Old Lincoln County Courthouse
W. Bailey, HABS photographer, Public domain, via Wikimedia Commons

One hundred and fifty years ago, a new courthouse opened for business in Pioche. It had quite a history before its completion, and quite a history since.

In 1866, the area now known as Lincoln County became part of Nevada. Congress passed legislation taking land from the territories of Utah and Arizona. Lincoln County included what is now Clark County. After Crystal Springs and then Hiko, Pioche became the county seat in 1871. It was a mining boomtown, named for the San Francisco financier who bought the place, Francois Louis Alfred Pioche. It was known as a tough town. It was remote, and raids by Indigenous People had driven out earlier settlers. But the town of Pioche was here to stay.

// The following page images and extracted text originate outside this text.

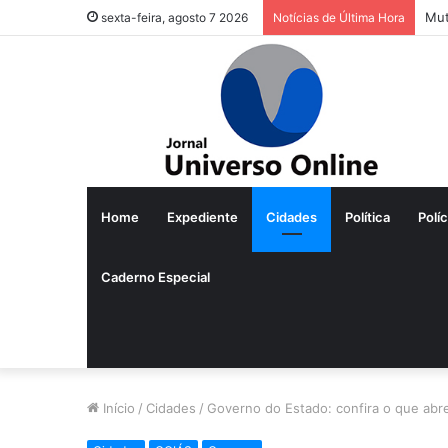
Mut
sexta-feira, agosto 7 2026
Notícias de Última Hora
Home
Expediente
Cidades
Política
Políc
Caderno Especial
Início
/
Cidades
/
Governo do Estado: confira o que abr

In a lot of communities in Nevada and the West, permanence was hard to come by. After all, mining boomtowns rose and disappeared quickly. But since Pioche seemed to have staying power, it needed proper government, and thus a courthouse for county business. Lincoln County officials signed a contract for a courthouse that was to cost about twenty-six thousand dollars — much of it to the builder, and the rest for a jail to be built behind the courthouse. T. Dimmock and Thomas Keefe designed an Italianate brick building, forty by sixty feet, with rubble stone masonry on the sides and back.

During construction, the county had to far out parts of the construction. That ran up the costs. The county issued more high-interest bonds, and THAT ran up the costs. The building was completed in 1872, but by then it cost more than seventy-five thousand dollars — nearly three times the original cost.

That was bad enough, but it got worse. Mining around Pioche declined. The county couldn’t keep up the payments on the principal and could barely do anything about the interest. By the mid-1880s, the county owed close to two hundred thousand dollars. It tried to repudiate the debt and failed.

The debt kept growing as Nevada went through a twenty-year depression to close out the nineteenth century. By 1909, it was well over six hundred thousand dollars. Lincoln County’s population had grown, and it included a couple of mining towns Goodsprings and Searchlight, and a railroad town… Las Vegas. Its residents were particularly unhappy about being part of Lincoln County. They couldn’t get to the county seat directly by train. And that county seat, Pioche, was more than one-hundred-and-fifty miles away. Nor were Las Vegans thrilled with the debt from the courthouse. The 1909 legislature agreed to divide Lincoln County. In return, the newly created Clark County would accept part of the debt, based on property valuation. That came out to maybe two-thirds of it at the time.

Finally, Lincoln County paid off the courthouse in 1938. By then, mining had made enough of a comeback for the county to build a new courthouse in the modern Art Deco style. County officials watched their pennies, kept the cost below fifty thousand dollars, and paid off the debt in twenty years. Meanwhile, the old courthouse was in terrible shape. But the county restored, and it still stands as a museum, as a monument to incompetence and corruption, but, more importantly, as a key part of the area’s history. It cost so much that it became known as the Million Dollar Courthouse. Today, it looks like… a million dollars.